> [PROMPT] Looking through the records that follow, determine how many lines contain "Flot" and reply with that number alone.

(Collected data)
# # # #

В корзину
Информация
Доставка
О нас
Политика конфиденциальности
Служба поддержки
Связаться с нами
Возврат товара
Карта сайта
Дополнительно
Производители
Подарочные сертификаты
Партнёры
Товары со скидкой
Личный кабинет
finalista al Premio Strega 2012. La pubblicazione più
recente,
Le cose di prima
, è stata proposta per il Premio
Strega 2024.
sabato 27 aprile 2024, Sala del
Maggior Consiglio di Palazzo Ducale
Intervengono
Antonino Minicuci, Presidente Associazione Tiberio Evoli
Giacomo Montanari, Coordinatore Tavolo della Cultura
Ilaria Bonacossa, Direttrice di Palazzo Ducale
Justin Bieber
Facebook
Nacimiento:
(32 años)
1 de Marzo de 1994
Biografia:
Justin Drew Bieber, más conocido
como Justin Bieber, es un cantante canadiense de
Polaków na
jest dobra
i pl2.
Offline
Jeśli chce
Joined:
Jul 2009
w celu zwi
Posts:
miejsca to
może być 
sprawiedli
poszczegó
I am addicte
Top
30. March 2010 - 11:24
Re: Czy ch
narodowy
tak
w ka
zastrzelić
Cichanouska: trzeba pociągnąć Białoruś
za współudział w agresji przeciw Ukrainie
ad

# # # #

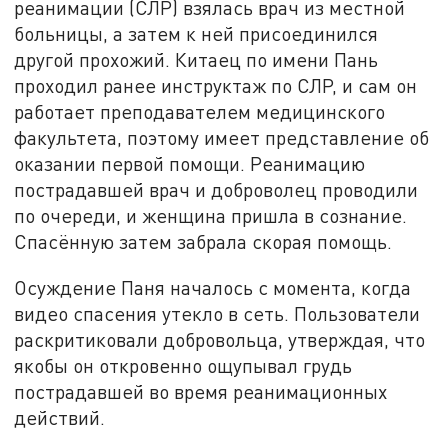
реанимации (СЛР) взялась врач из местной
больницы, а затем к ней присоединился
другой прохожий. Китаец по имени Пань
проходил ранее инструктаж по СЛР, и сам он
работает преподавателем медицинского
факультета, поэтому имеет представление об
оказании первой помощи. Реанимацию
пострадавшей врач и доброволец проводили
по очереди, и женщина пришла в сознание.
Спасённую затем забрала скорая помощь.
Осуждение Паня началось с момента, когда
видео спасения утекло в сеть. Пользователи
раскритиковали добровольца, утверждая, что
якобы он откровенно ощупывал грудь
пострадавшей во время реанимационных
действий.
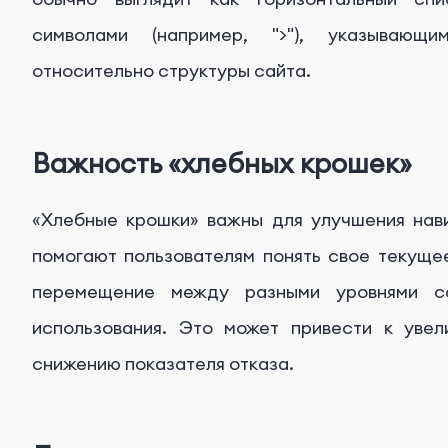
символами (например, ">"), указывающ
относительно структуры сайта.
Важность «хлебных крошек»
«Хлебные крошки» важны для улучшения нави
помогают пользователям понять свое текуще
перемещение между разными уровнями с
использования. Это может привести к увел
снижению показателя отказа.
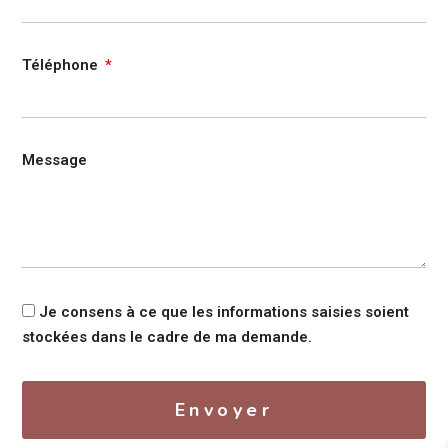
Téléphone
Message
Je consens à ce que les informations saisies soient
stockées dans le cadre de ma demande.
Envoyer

# # # #

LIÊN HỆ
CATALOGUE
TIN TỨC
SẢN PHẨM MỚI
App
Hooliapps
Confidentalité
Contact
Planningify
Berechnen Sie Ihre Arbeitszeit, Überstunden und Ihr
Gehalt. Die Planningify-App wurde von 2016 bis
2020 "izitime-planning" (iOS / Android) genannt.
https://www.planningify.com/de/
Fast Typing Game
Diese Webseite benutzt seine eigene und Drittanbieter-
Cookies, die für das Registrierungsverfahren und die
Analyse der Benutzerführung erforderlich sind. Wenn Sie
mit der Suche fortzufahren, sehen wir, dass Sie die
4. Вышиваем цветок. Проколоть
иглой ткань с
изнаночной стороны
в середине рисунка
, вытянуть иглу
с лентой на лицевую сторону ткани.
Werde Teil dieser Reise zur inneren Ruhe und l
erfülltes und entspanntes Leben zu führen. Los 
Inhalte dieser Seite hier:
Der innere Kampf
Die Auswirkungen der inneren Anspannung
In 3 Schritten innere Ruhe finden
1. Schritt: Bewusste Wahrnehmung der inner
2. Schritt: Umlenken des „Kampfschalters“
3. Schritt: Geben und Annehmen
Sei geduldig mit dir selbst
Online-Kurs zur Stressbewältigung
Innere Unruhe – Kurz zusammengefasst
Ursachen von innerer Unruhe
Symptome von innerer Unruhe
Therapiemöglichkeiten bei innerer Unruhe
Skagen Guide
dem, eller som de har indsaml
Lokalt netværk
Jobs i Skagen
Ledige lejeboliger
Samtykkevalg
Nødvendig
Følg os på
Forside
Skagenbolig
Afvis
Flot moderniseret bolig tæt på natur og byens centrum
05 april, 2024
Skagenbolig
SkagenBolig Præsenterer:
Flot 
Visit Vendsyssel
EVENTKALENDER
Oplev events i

# # # #

> [REPLY] 2